Successfully making a 500 yard shot makes you a good shot not a good hunter.
A person that stalks an tracks an animal for 2 hours and takes it with a 50 yard shot in thick brush is a better hunter than someone who just sits at a field edge shooting Coyotes at 400 yards.
One is a hunter, one is a target shooter.
I disagree, because the person who is hunting ( in your example, coyotes) still has to locate them and be able to camouflage himself to be able to make that shot . Pressured coyotes and wolves are suspicious of everything even at 400 yards or better. It's what varmint hu tong is all about.

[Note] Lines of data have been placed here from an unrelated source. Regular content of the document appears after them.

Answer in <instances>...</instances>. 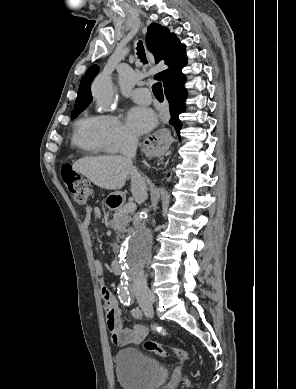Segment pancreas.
Instances as JSON below:
<instances>
[{
	"label": "pancreas",
	"instance_id": "obj_1",
	"mask_svg": "<svg viewBox=\"0 0 296 389\" xmlns=\"http://www.w3.org/2000/svg\"><path fill=\"white\" fill-rule=\"evenodd\" d=\"M131 220L129 212L124 210V206H121L115 210L113 219L108 222V225L114 229L116 234L120 235L127 232Z\"/></svg>",
	"mask_w": 296,
	"mask_h": 389
}]
</instances>
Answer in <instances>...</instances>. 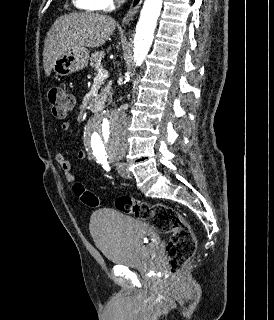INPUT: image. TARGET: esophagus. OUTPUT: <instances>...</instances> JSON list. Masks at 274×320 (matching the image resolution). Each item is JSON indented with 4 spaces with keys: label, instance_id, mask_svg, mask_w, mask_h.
<instances>
[{
    "label": "esophagus",
    "instance_id": "obj_1",
    "mask_svg": "<svg viewBox=\"0 0 274 320\" xmlns=\"http://www.w3.org/2000/svg\"><path fill=\"white\" fill-rule=\"evenodd\" d=\"M143 0H132L131 5L128 9V12L124 16L122 23L126 24L129 23L133 18L135 17L136 13L138 12V9L141 6Z\"/></svg>",
    "mask_w": 274,
    "mask_h": 320
}]
</instances>
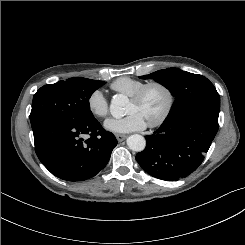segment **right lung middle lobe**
Here are the masks:
<instances>
[{"instance_id": "1", "label": "right lung middle lobe", "mask_w": 245, "mask_h": 245, "mask_svg": "<svg viewBox=\"0 0 245 245\" xmlns=\"http://www.w3.org/2000/svg\"><path fill=\"white\" fill-rule=\"evenodd\" d=\"M106 82L81 77L61 80L41 87L33 97L31 126L46 118L65 122H85L94 119L89 99Z\"/></svg>"}]
</instances>
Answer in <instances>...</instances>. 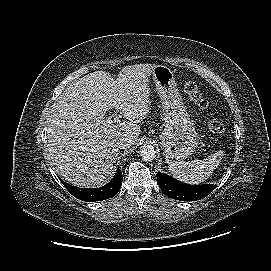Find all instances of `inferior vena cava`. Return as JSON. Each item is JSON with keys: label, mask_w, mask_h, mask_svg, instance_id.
I'll use <instances>...</instances> for the list:
<instances>
[{"label": "inferior vena cava", "mask_w": 271, "mask_h": 271, "mask_svg": "<svg viewBox=\"0 0 271 271\" xmlns=\"http://www.w3.org/2000/svg\"><path fill=\"white\" fill-rule=\"evenodd\" d=\"M115 144L120 149L129 148L132 145V139L128 135L120 136L115 139Z\"/></svg>", "instance_id": "obj_1"}]
</instances>
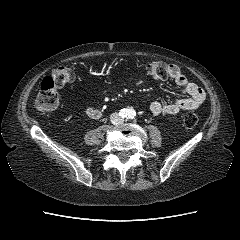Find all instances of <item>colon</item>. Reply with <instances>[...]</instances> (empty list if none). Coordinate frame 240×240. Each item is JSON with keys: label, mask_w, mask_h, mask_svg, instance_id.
Wrapping results in <instances>:
<instances>
[{"label": "colon", "mask_w": 240, "mask_h": 240, "mask_svg": "<svg viewBox=\"0 0 240 240\" xmlns=\"http://www.w3.org/2000/svg\"><path fill=\"white\" fill-rule=\"evenodd\" d=\"M145 71L155 79L168 77L169 65L163 61H153L144 65ZM76 78L75 71L68 66L56 67L49 76H46L40 85L34 107L40 113L55 109L59 102L58 89L71 84ZM198 115L190 112L183 117V125L193 128L198 123Z\"/></svg>", "instance_id": "obj_1"}]
</instances>
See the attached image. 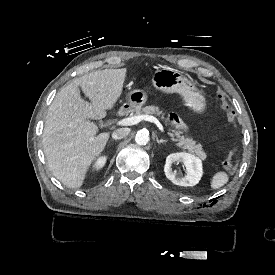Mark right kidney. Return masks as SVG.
<instances>
[{
	"instance_id": "ca27d5eb",
	"label": "right kidney",
	"mask_w": 275,
	"mask_h": 275,
	"mask_svg": "<svg viewBox=\"0 0 275 275\" xmlns=\"http://www.w3.org/2000/svg\"><path fill=\"white\" fill-rule=\"evenodd\" d=\"M106 161H107V157H106V156H101V157H99V158L96 160V162L94 163L93 169L99 170V169L103 168L104 165L106 164Z\"/></svg>"
}]
</instances>
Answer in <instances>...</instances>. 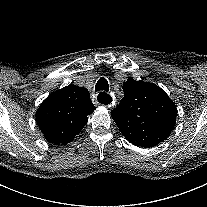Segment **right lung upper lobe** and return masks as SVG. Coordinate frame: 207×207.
I'll use <instances>...</instances> for the list:
<instances>
[{"instance_id": "obj_1", "label": "right lung upper lobe", "mask_w": 207, "mask_h": 207, "mask_svg": "<svg viewBox=\"0 0 207 207\" xmlns=\"http://www.w3.org/2000/svg\"><path fill=\"white\" fill-rule=\"evenodd\" d=\"M94 109L89 91L70 85L51 93L42 102L36 122L50 143L65 145L79 134Z\"/></svg>"}]
</instances>
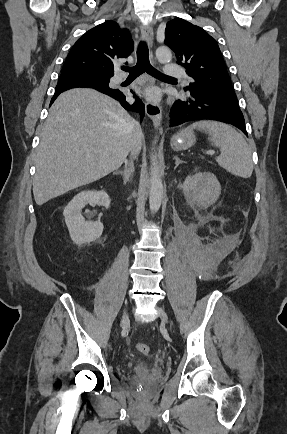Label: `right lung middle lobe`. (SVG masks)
<instances>
[{
	"instance_id": "obj_1",
	"label": "right lung middle lobe",
	"mask_w": 287,
	"mask_h": 434,
	"mask_svg": "<svg viewBox=\"0 0 287 434\" xmlns=\"http://www.w3.org/2000/svg\"><path fill=\"white\" fill-rule=\"evenodd\" d=\"M111 76L93 74L89 72H61L60 81H82L91 85L109 88Z\"/></svg>"
}]
</instances>
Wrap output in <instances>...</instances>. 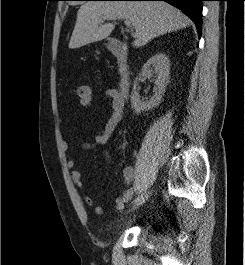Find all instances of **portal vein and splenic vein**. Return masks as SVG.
<instances>
[{"instance_id": "1", "label": "portal vein and splenic vein", "mask_w": 245, "mask_h": 265, "mask_svg": "<svg viewBox=\"0 0 245 265\" xmlns=\"http://www.w3.org/2000/svg\"><path fill=\"white\" fill-rule=\"evenodd\" d=\"M116 19H124L123 17H120V16H106V17H103L102 20H116ZM124 23L126 25V27L130 30L131 32V35L133 37H136V33H134L133 31V25H132V22L128 19H124Z\"/></svg>"}]
</instances>
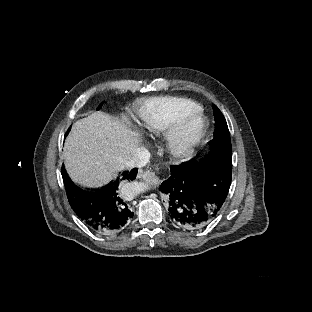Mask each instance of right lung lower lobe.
<instances>
[{
	"instance_id": "98d812e1",
	"label": "right lung lower lobe",
	"mask_w": 312,
	"mask_h": 312,
	"mask_svg": "<svg viewBox=\"0 0 312 312\" xmlns=\"http://www.w3.org/2000/svg\"><path fill=\"white\" fill-rule=\"evenodd\" d=\"M61 172L69 203L90 230L103 235H112L128 226L134 213L123 192L126 183L135 179L137 168L124 171L116 180L91 191L75 186L68 177L64 165Z\"/></svg>"
}]
</instances>
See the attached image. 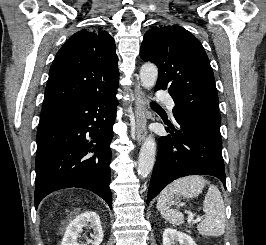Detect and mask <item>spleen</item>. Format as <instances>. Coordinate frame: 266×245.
Segmentation results:
<instances>
[{"instance_id":"spleen-1","label":"spleen","mask_w":266,"mask_h":245,"mask_svg":"<svg viewBox=\"0 0 266 245\" xmlns=\"http://www.w3.org/2000/svg\"><path fill=\"white\" fill-rule=\"evenodd\" d=\"M205 185H209L208 193L203 201L204 219L197 225L200 235L203 237H221L225 233V207L220 191L215 185H210L209 181H205L204 177L199 175H191V177H183L173 181L171 185L165 187L160 193L157 201V209L162 217L172 223V225H182L184 223V215L170 209V201L172 197H186V199H194L202 193Z\"/></svg>"}]
</instances>
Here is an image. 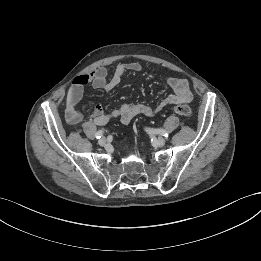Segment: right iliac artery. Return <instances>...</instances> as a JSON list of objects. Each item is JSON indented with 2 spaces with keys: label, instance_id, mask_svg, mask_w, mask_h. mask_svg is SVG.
I'll use <instances>...</instances> for the list:
<instances>
[{
  "label": "right iliac artery",
  "instance_id": "82829eb1",
  "mask_svg": "<svg viewBox=\"0 0 261 261\" xmlns=\"http://www.w3.org/2000/svg\"><path fill=\"white\" fill-rule=\"evenodd\" d=\"M102 135H103V130H99L98 132H96L95 138L99 139V138H101Z\"/></svg>",
  "mask_w": 261,
  "mask_h": 261
}]
</instances>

In the case of a deer at say, 500 yards, the hunter still has to locate the deer , a d get into position to make that shot . That means he may have stalked for quite a while to get into that position Nd can get no closer .
For example. If a moose hunter is calling and the bull hangs up at 200 yards , he is still hunting if he kills the bull at that range.
Putting an arbitrary distance on whether or not a person is hunting is ridiculous because there are a pile of traditional bow hunters out there that refuse to shoot past 25 yards . Doesn't mean the trad hunter who can make the shot at 40 yards is not a hunter. Same as rifle hunting .
I personally have made kills at less than 12 yards with a rifle. Does that mean any animal I killed when I was out for less than an hour and shot at over 100 yards, that I was not hunting ?
Shooting is part of hunting if you are shooting at an animal.
Otherwise no, the two are not in the same category, but a person has to own their shot after it is out of the rifle, be it a clean kill or a wounding shot regardless of the distance.